Ukrainian War has Left Russian Nationalists Divided and Likely will Lead to Many Regionally Based Russian Nationalisms after It Ends, ‘Cherta’ Survey Concludes

Paul Goble

            Staunton, Nov. 12 – Vladimir Putin’s expanded invasion of Ukraine this year has left Russian nationalists deeply divided and likely means that they will remain so, with the most influential strains not being those that seek to speak for the Russian nation as a whole but rather for Russians in this or that region, a survey of Russian nationalists by Cherta says.

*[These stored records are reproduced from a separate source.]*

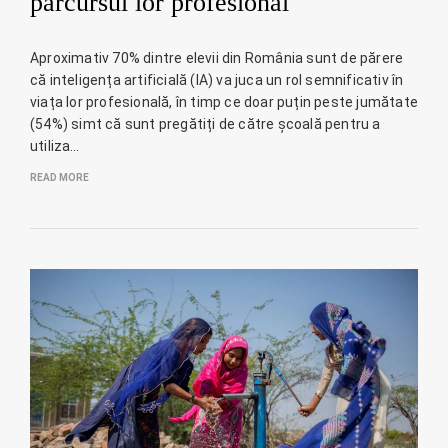
parcursul lor profesional
Aproximativ 70% dintre elevii din România sunt de părere
că inteligența artificială (IA) va juca un rol semnificativ în
viața lor profesională, în timp ce doar puțin peste jumătate
(54%) simt că sunt pregătiți de către școală pentru a
utiliza…
READ MORE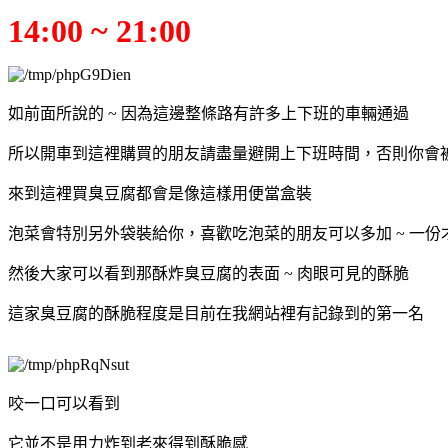
14:00 ~ 21:00
如前面所說的 ~ 因為這邊整條路有許多上下班的車輛通過
所以開車到這裡購買的朋友請盡量避開上下班時間，否則你會
來到這裡買臭豆腐都會是像這樣用便當盒裝
泡菜會特別另外袋裝給你，喜歡吃泡菜的朋友可以多加 ~ 一份才 
然後大家可以看到那酥炸臭豆腐的表面 ~ 肉眼可見的酥脆
這家臭豆腐的酥脆程度是目前在我網站裡有記錄到的第一名
咬一口可以看到
它並不是用力炸到老來得到酥脆感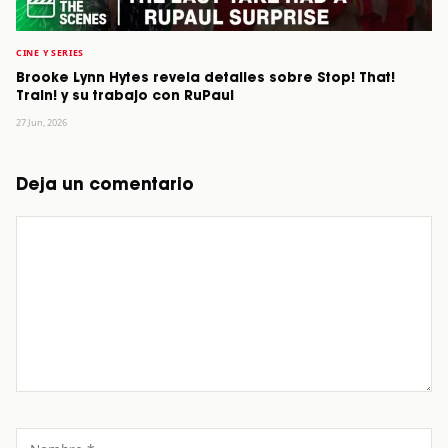
CINE Y SERIES
Brooke Lynn Hytes revela detalles sobre Stop! That!
Train! y su trabajo con RuPaul
27 Jun, 2026
Deja un comentario
Comentario
Nombre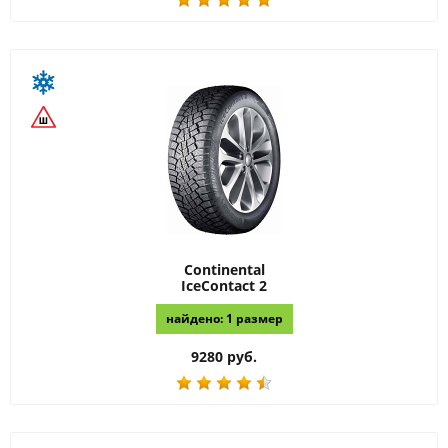
Continental
IceContact 2
найдено: 1 размер
9280 руб.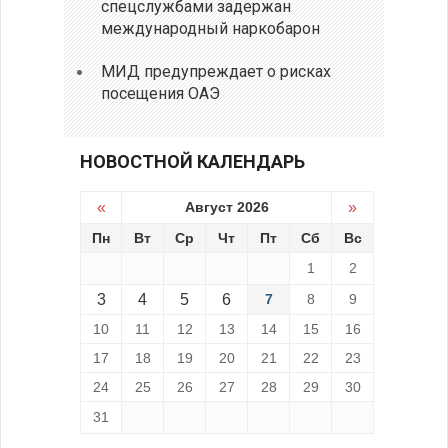
спецслужбами задержан
международный наркобарон
МИД предупреждает о рисках
посещения ОАЭ
НОВОСТНОЙ КАЛЕНДАРЬ
«
Август 2026
»
Пн
Вт
Ср
Чт
Пт
Сб
Вс
1
2
3
4
5
6
7
8
9
10
11
12
13
14
15
16
17
18
19
20
21
22
23
24
25
26
27
28
29
30
31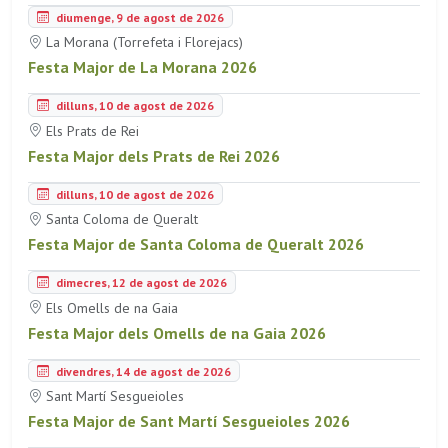
diumenge, 9 de agost de 2026
La Morana (Torrefeta i Florejacs)
Festa Major de La Morana 2026
dilluns, 10 de agost de 2026
Els Prats de Rei
Festa Major dels Prats de Rei 2026
dilluns, 10 de agost de 2026
Santa Coloma de Queralt
Festa Major de Santa Coloma de Queralt 2026
dimecres, 12 de agost de 2026
Els Omells de na Gaia
Festa Major dels Omells de na Gaia 2026
divendres, 14 de agost de 2026
Sant Martí Sesgueioles
Festa Major de Sant Martí Sesgueioles 2026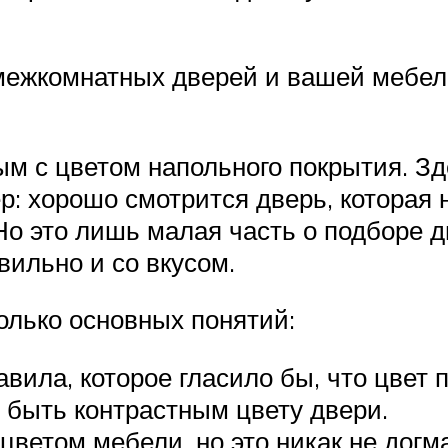
межкомнатных дверей и вашей мебел
м с цветом напольного покрытия. Зд
ер: хорошо смотрится дверь, которая 
Но это лишь малая часть о подборе 
ильно и со вкусом.
лько основных понятий:
авила, которое гласило бы, что цвет 
 быть контрастным цвету двери.
цветом мебели, но это никак не догма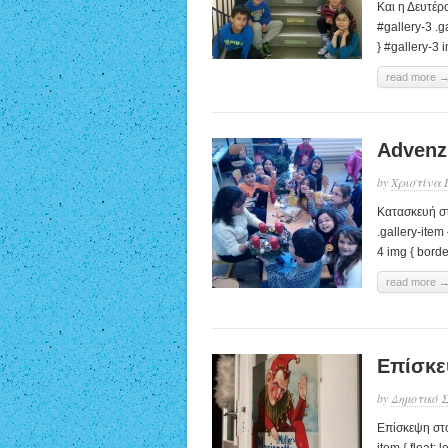
Και η Δευτέρ
#gallery-3 .ga
} #gallery-3 i
read more 
Advenz
by
Χριστίνα 
Κατασκευή στ
.gallery-item 
4 img { border
read more 
Επίσκε
by
Δημοτικό 
Επίσκεψη στο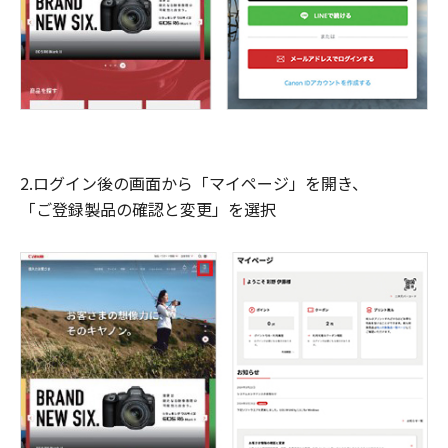
2.ログイン後の画面から「マイページ」を開き、
「ご登録製品の確認と変更」を選択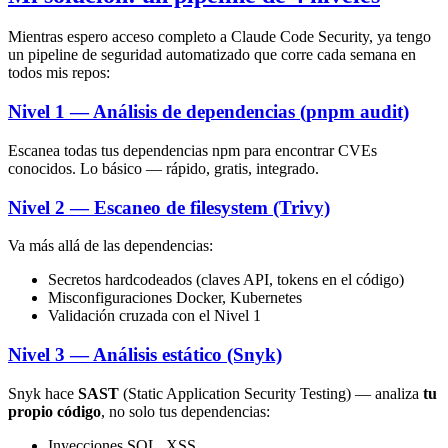
Mientras espero acceso completo a Claude Code Security, ya tengo
un pipeline de seguridad automatizado que corre cada semana en
todos mis repos:
Nivel 1 — Análisis de dependencias (pnpm audit)
Escanea todas tus dependencias npm para encontrar CVEs
conocidos. Lo básico — rápido, gratis, integrado.
Nivel 2 — Escaneo de filesystem (Trivy)
Va más allá de las dependencias:
Secretos hardcodeados (claves API, tokens en el código)
Misconfiguraciones Docker, Kubernetes
Validación cruzada con el Nivel 1
Nivel 3 — Análisis estático (Snyk)
Snyk hace
SAST
(Static Application Security Testing) — analiza
tu
propio código
, no solo tus dependencias:
Inyecciones SQL, XSS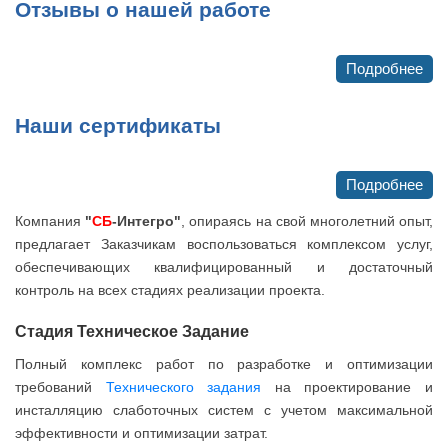
Отзывы о нашей работе
Подробнее
Наши сертификаты
Подробнее
Компания
"
СБ
-Интегро"
, опираясь на свой многолетний опыт,
предлагает Заказчикам воспользоваться комплексом услуг,
обеспечивающих квалифицированный и достаточный
контроль на всех стадиях реализации проекта.
Стадия Техническое Задание
Полный комплекс работ по разработке и оптимизации
требований
Технического задания
на проектирование и
инсталляцию слаботочных систем с учетом максимальной
эффективности и оптимизации затрат.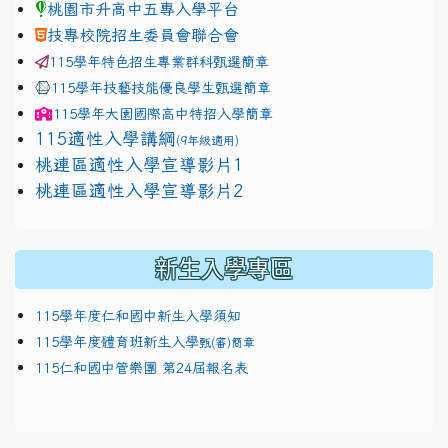
桃園市升高中五專入學平台
技專校院招生委員會聯合會
115學年特色招生專業群科甄選簡章
115學年技藝技能優良學生甄選簡章
115學年
大園國際高中
特招入學簡章
115適性入學講綱
(9年級適用)
link to https://docs.google.com/presentation/
桃連區適性入學宣導影片1
link to https://docs.google.com/presentation/
114適性入學講綱
1111
桃連區適性入學宣導影片2
(
新生入學專區
115學年度仁和國中新生入學須知
115學年度體育班新生入學
甄(審)簡章
115仁和國中管樂團 第24屆報名表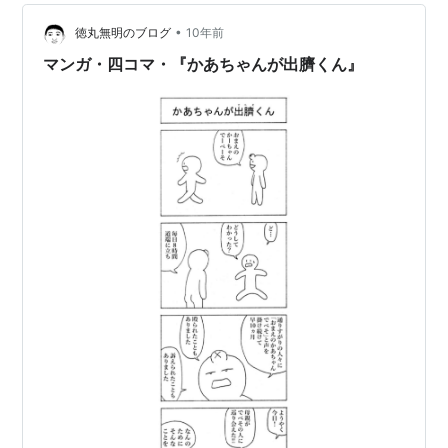
•
徳丸無明のブログ
10年前
マンガ・四コマ・『かあちゃんが出臍くん』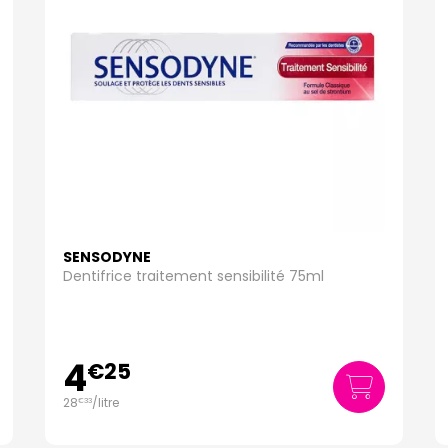
SENSODYNE
Dentifrice traitement sensibilité 75ml
4
€
25
28
/
litre
€
33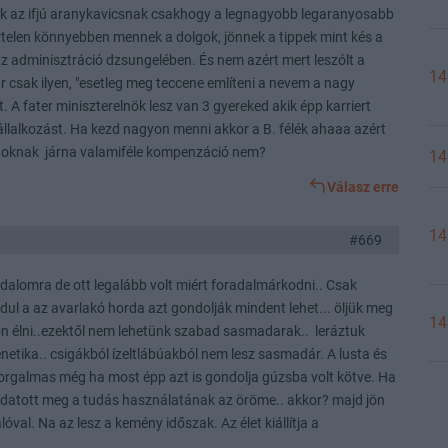
k az ifjú aranykavicsnak csakhogy a legnagyobb legaranyosabb
hirtelen könnyebben mennek a dolgok, jönnek a tippek mint kés a
z adminisztráció dzsungelében. És nem azért mert leszólt a
14
 csak ilyen, "esetleg meg teccene említeni a nevem a nagy
 A fater miniszterelnök lesz van 3 gyereked akik épp karriert
vállalkozást. Ha kezd nagyon menni akkor a B. félék ahaaa azért
átoknak járna valamiféle kompenzáció nem?
14
Válasz erre
14
#669
adalomra de ott legalább volt miért foradalmárkodni.. Csak
dul a az avarlakó horda azt gondolják mindent lehet... öljük meg
14
n élni..ezektől nem lehetünk szabad sasmadarak.. leráztuk
netika.. csigákból ízeltlábúakból nem lesz sasmadár. A lusta és
zorgalmas még ha most épp azt is gondolja gúzsba volt kötve. Ha
adatott meg a tudás használatának az öröme.. akkor? majd jön
óval. Na az lesz a kemény időszak. Az élet kiállítja a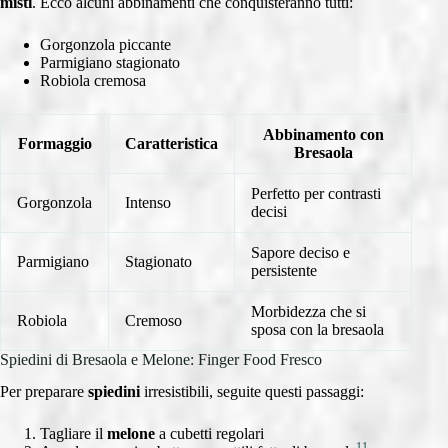
misti
. Ecco alcuni abbinamenti che conquisteranno tutti:
Gorgonzola piccante
Parmigiano stagionato
Robiola cremosa
Abbinamento con
Formaggio
Caratteristica
Bresaola
Perfetto per contrasti
Gorgonzola
Intenso
decisi
Sapore deciso e
Parmigiano
Stagionato
persistente
Morbidezza che si
Robiola
Cremoso
sposa con la bresaola
Spiedini di Bresaola e Melone: Finger Food Fresco
Per preparare
spiedini
irresistibili, seguite questi passaggi:
Tagliare il
melone
a cubetti regolari
11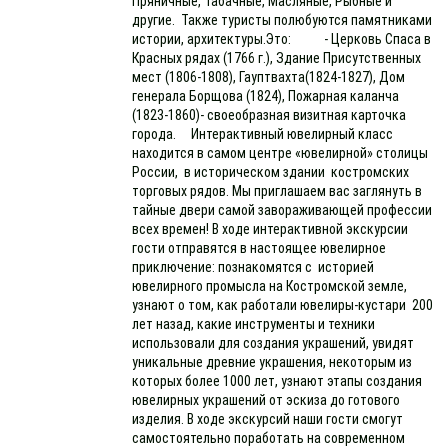
Пряничные, Табачные, Масляные, Рыбные и
другие. Также туристы полюбуются памятниками
истории, архитектуры.Это: - Церковь Спаса в
Красных рядах (1766 г.), Здание Присутственных
мест (1806-1808), Гауптвахта(1824-1827), Дом
генерала Борщова (1824), Пожарная каланча
(1823-1860)- своеобразная визитная карточка
города. Интерактивный ювелирный класс
находится в самом центре «ювелирной» столицы
России, в историческом здании костромских
торговых рядов. Мы приглашаем вас заглянуть в
тайные двери самой завораживающей профессии
всех времен! В ходе интерактивной экскурсии
гости отправятся в настоящее ювелирное
приключение: познакомятся с историей
ювелирного промысла на Костромской земле,
узнают о том, как работали ювелиры-кустари 200
лет назад, какие инструменты и техники
использовали для создания украшений, увидят
уникальные древние украшения, некоторым из
которых более 1000 лет, узнают этапы создания
ювелирных украшений от эскиза до готового
изделия. В ходе экскурсий наши гости смогут
самостоятельно поработать на современном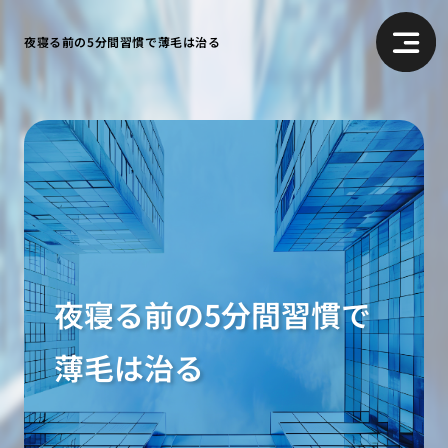
夜寝る前の5分間習慣で薄毛は治る
夜寝る前の5分間習慣で
薄毛は治る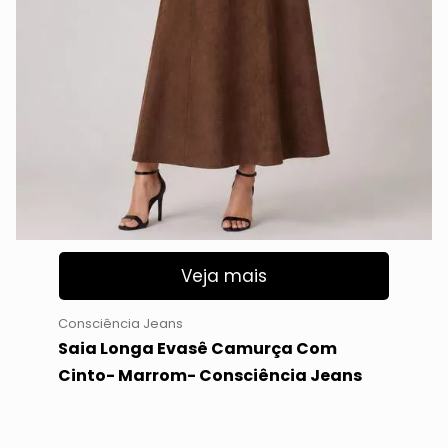
Veja mais
Consciência Jeans
Saia Longa Evasê Camurça Com
Cinto- Marrom- Consciência Jeans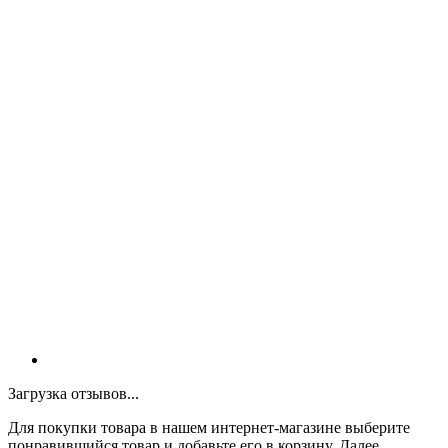
Загрузка отзывов...
Для покупки товара в нашем интернет-магазине выберите
понравившийся товар и добавьте его в корзину. Далее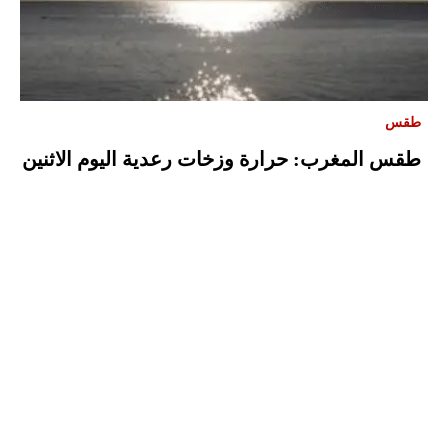
طقس
طقس المغرب: حرارة وزخات رعدية اليوم الاثنين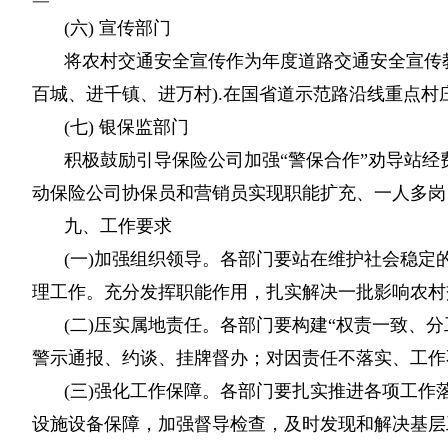
(六) 宣传部门
将农村交通安全宣传作为年度道路交通安全宣传教
百城、进千镇、进万村).在国省道示范路沿线重点村
(七) 银保监部门
积极鼓励引导保险公司加强“警保合作”劝导站经
动保险公司协保员和营销员实现职能扩充、一人多岗
九、工作要求
(一)加强组织领导。各部门要站在维护社会稳定
理工作。充分发挥职能作用，扎实解决一批影响农村
(二)压实属地责任。各部门要构建“权责一致、
警示通报、约谈、挂牌督办；对因责任不落实、工作
(三)强化工作保障。各部门要扎实推进各项工
设施设备保障，加强督导检查，及时发现和解决基层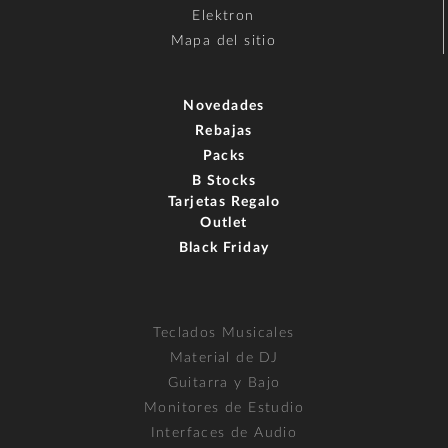
Elektron
Mapa del sitio
Novedades
Rebajas
Packs
B Stocks
Tarjetas Regalo
Outlet
Black Friday
Teclados Musicales
Material de DJ
Guitarra y Bajo
Monitores de Estudio
Interfaces de Audio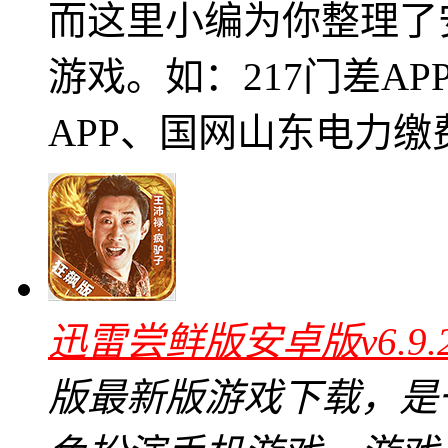
而这里小编为你整理了
游戏。如：217门差A
APP、国网山东电力缴
迅雷尝鲜版安卓版v6.9
版最新版游戏下载，是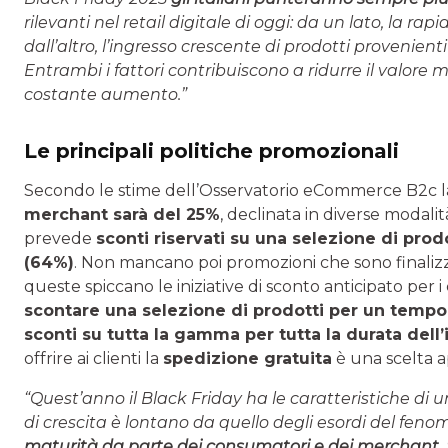
rilevanti nel retail digitale di oggi: da un lato, la 
dall’altro, l’ingresso crescente di prodotti provenient
Entrambi i fattori contribuiscono a ridurre il valore
costante aumento.”
Le principali politiche promozionali
Secondo le stime dell’Osservatorio eCommerce B2c 
merchant sarà del 25%
, declinata in diverse modali
prevede
sconti riservati su una selezione di prodo
(64%)
. Non mancano poi promozioni che sono finaliz
queste spiccano le iniziative di sconto anticipato per i
scontare una selezione di prodotti per un tempo 
sconti su tutta la gamma per tutta la durata dell
offrire ai clienti la
spedizione gratuita
è una scelta a
“Quest’anno il Black Friday ha le caratteristiche di
di crescita è lontano da quello degli esordi del fen
maturità da parte dei consumatori e dei merchant
.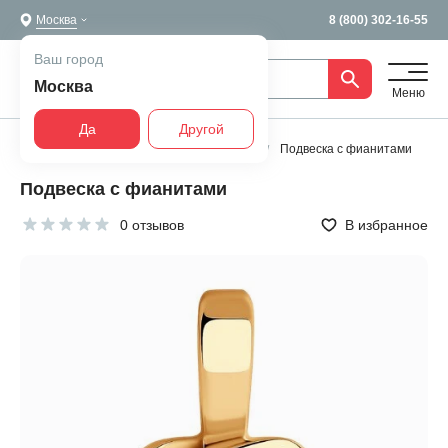
Москва
8 (800) 302-16-55
Ваш город
Москва
Меню
Да
Другой
Главная
Все украшения
Подвески
Подвеска с фианитами
Подвеска с фианитами
0 отзывов
В избранное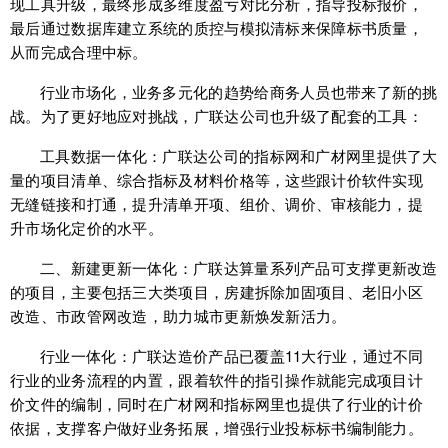
现工具升级，最终形成多维度盈亏对比分析，指导投标报价，
最后通过数据库建立系统的质控与模拟清标来保障标书质量，
从而完成合理中标。
行业市场化，业务多元化的趋势给商务人员也带来了新的挑
战。为了更好地应对挑战，广联达公司也升级了配套的工具：
工具数据一体化：广联达公司的指标网和广材网里提供了大
量的项目清单、综合指标及材料价格等，这些跟计价软件实现
无缝链接和打通，提升清单开项、组价、调价、审核能力，提
升市场化定价的水平。
二、新建更新一体化：广联达算量系列产品可支撑更新改造
的项目，主要包括三大类项目，房建拆除加固项目、老旧小区
改造、市政管网改造，助力城市更新焕发新活力。
行业一体化：广联达造价产品已覆盖11大行业，通过不同
行业的业务流程的内置，跟着软件的指引操作就能完成项目计
价文件的编制，同时在广材网和指标网里也提供了行业的计价
依据，支撑客户做好业务拓展，增强行业投标标书编制能力。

            The news agency notes that for many Russian nationalists, Putin’s actions have been the fulfillment of their dreams. But others object to the use of force to do that, a third group now insists that Putin has done more to unite the Ukrainian nation than the Russian one, and a fourth says it is too early to speak of Russian nationalism at all (

            At the same time, Academician Vladimir Malakhov of the Moscow Institute of Philosophy says that any effort to create a political Russian was largely doomed by the events of the 1990s which saw some Russians fall into poverty while others became absurdly rich. Neither wants to identify with the other.

            And the Russian state hasn’t helped by considering as ethnic Russians “all citizens who are loyal” to the state and not as Russians any who aren’t, excluding the latter from the nation and making its further consolidation extremely problematic.

            According to Aleksandr Verkhovsky of the SOVA Center, there is no clearly defined Russian movement largely because of repression and mixed signals from the Kremlin. Moscow political scientist Aleksandr Shmelyev agrees and says that “in the near future, this ideology will appear only in the form of local nationalisms.”

            These will include people like Siberian, Sakha and Karelian nationalists “who will push local identities as a unifying force.” They will have an opening, Shmelyev says, because they will blame the war on the empire and oppose their portion of the Russian population to it. But they won’t be able to organize and attract all Russians across the country to their side.

            Sergey Sergeyev, the historian who edits Voprosy Natsionalizma, agrees, arguing that “the authorities will not realize the program of Russian nationalism in Russia” because for the Kremlin elite many of its allies are the national elites and the Kremlin doesn’t want to get into a fight with them.